Newlyn has an unusual makeup?a village with two characters that co-exist harmoniously, it is at once the largest fishing port in England and Wales, and the centre of one of the most important artistic schools to have emerged on our shores. Perched on the most westerly English coast, a few miles in from Land’s End, the village could have almost become blurred with Penzance, as the latter has sprawled along the coastline, were it not for Newlyn’s stubbornly singular identity.
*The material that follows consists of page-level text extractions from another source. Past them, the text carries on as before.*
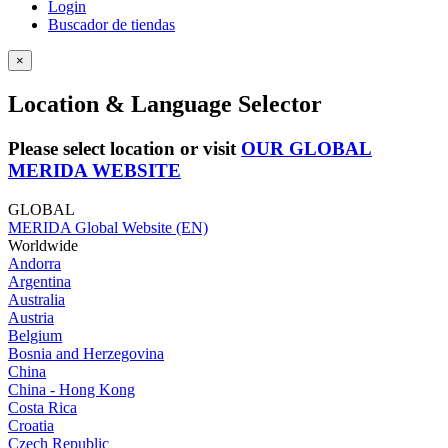
Login
Buscador de tiendas
×
Location & Language Selector
Please select location or visit
OUR GLOBAL
MERIDA WEBSITE
GLOBAL
MERIDA Global Website (EN)
Worldwide
Andorra
Argentina
Australia
Austria
Belgium
Bosnia and Herzegovina
China
China - Hong Kong
Costa Rica
Croatia
Czech Republic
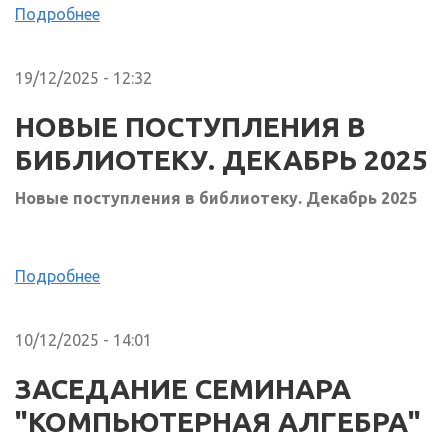
Подробнее
19/12/2025 - 12:32
НОВЫЕ ПОСТУПЛЕНИЯ В
БИБЛИОТЕКУ. ДЕКАБРЬ 2025
Новые поступления в библиотеку. Декабрь 2025
Подробнее
10/12/2025 - 14:01
ЗАСЕДАНИЕ СЕМИНАРА
"КОМПЬЮТЕРНАЯ АЛГЕБРА"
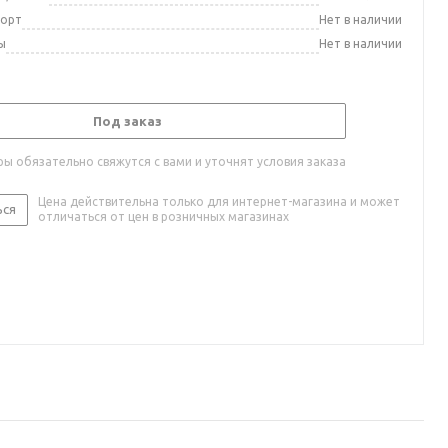
порт
Нет в наличии
ы
Нет в наличии
Под заказ
ы обязательно свяжутся с вами и уточнят условия заказа
Цена действительна только для интернет-магазина и может
ься
отличаться от цен в розничных магазинах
One of the few left of its breed, Newlyn is a proper working port where the air is sour with the tang of tar, fish and diesel. All sorts of fishing vessels can be seen in the bustling harbour. Some are rusty black monsters with buff trawl booms; others are long liners, as well as crabbers and small open boats used for hand-lining for mackerel in Mount’s Bay. The scene is not postcard-perfect and that, combined with the industriousness of its people, has meant that visitors to this corner of the land have often overlooked the village.
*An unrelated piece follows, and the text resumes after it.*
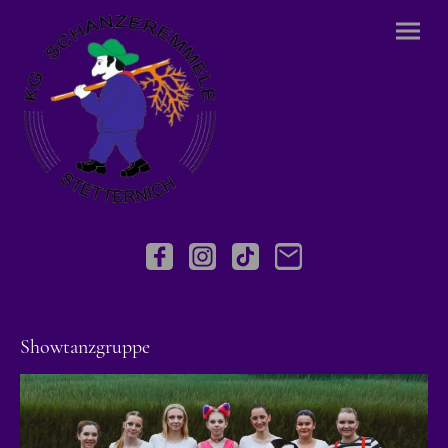
Showtanzgruppe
This might be about to come to an end. At a time when its proud fishing industry is straining under the weight of increased fuel prices and EU bureaucracy, local forum leaders have taken some bold steps to buttress and protect Newlyn’s future prosperity. One of these initiatives includes the development of a local quarry into a leisure marina?called Port Penlee?with shops, hotels, restaurants and all the paraphernalia that the yachting community might require. Geographically, Newlyn is perfect as a stop-off point for all sea-going craft, be they yachts or passenger liners, and this scheme might be the key to securing Newlyn a spot on the glamour maps of the lucrative yachting world. This, combined with a redevelopment of the harbour to introduce all the necessary 21st-century equipment and bring it in line with European ports, is seen to be the key to the long term future of the community.
The hope is, of course, that neither of these developments will interfere with the core soul of the village. Because Newlyn appeals to people who are looking for the atmosphere of a living, breathing fishing port, rather than the bejewelled, rarefied Portofino or Côte d’Azur.Artists, for example, came here in droves in the late 19th century to look for real fishermen and fishwives, as much as the Atlantic light, which, on a good day, glows with a peculiar intensity.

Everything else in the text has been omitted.